Copper plays a role in microcirculation, importantly, in the eyes. Copper deficiencies have been linked to a condition known as optic neuropathy. This occurs when the optic nerve, a group of nerve fibers that transfer visual information from the eye to the brain, becomes damaged in some way.


Sources of copper: Oysters and other shellfish, whole grains, beans, nuts, potatoes, and organ meats are excellent sources of copper

RDI copper: 900 micrograms per day. (9 / 10ths of 1 milligram in simpler terms)  



Selenium is important for its antioxidant effects but selenium is also essential for maintaining the health of the retina, the part of the eye that detects light and sends signals to the brain. Low levels of selenium can lead to damage of the retina. 


A study from 2001-2008 that included over 7,000 participants also  found a strong negative association between selenium intake and cataracts formation. 


Sources of selenium: Foods rich in selenium include Brazil nuts, tuna and chicken. 

RDI for selenium: 55 micrograms



At one time, calcium was thought to worsen the risk of eye conditions like age-related macular degeneration but a study of over 5000 participants found that higher calcium levels might actually be preventive. The findings are fairly recent so the precise explanation isn’t yet understood. 


Sources of calcium: Dairy foods, dark leafy greens, and fortified foods are all excellent sources of calcium.

RDI for Calcium: Adult men and women need 1000 mg of calcium daily. After 50, women are advised to get 1300 mg. After 70, men are advised to increase to 1300 mg as well. Because of the way calcium absorbs into the body, try to space out your calcium intake. 


Thiamin (Vitamin B1)

Also known as B1, thiamin is a water soluble vitamin that’s involved in the growth and function of different cells and has also been studied as a treatment for diabetic polyneuropathy. Within the study, thiamin was shown to “prevent cell damage and apoptosis induced by high glucose in retinal microvascular cells.” 


Sources of thiamin: Bread, meat and fish are primary sources while many other foods are fortified with thiamin. 

RDI for thiamin: 1.2 mg for men and 1.1 mg for women


Folic Acid (Folate, Vitamin B9)

Folic acid or folate is involved in the biosynthesis of nucleotides, amino acids, neurotransmitters, and certain vitamins. Folate transport proteins are present in certain eye tissues and are involved in eye development. As one may suspect, deficiencies in folic acid are correlated with certain eye conditions in young and old age


Sources of folic acid: Sources include dark leafy greens, beans, peanuts, liver and eggs. 

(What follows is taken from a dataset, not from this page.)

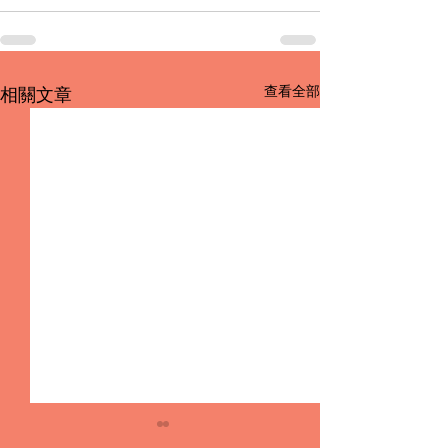
查看全部
相關文章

RDI for folic acidAdults should aim for 400 mcg daily.



Bottom Line

Certain studies were able to show that these nutrients and supplements have a role to play in protecting your eyes from an array of things including blue light, UV radiation, and oxidative damage. However, it’s difficult to draw precise conclusions. Remember that none of these are going to be a cure or a replacement for medications you’re prescribed. Your doctor or ophthalmologist will be best able to diagnose and treat any conditions you're experiencing.


*These statements have not been evaluated by the Food and Drug Administration. Products are not intended to diagnose, treat, cure or prevent disease.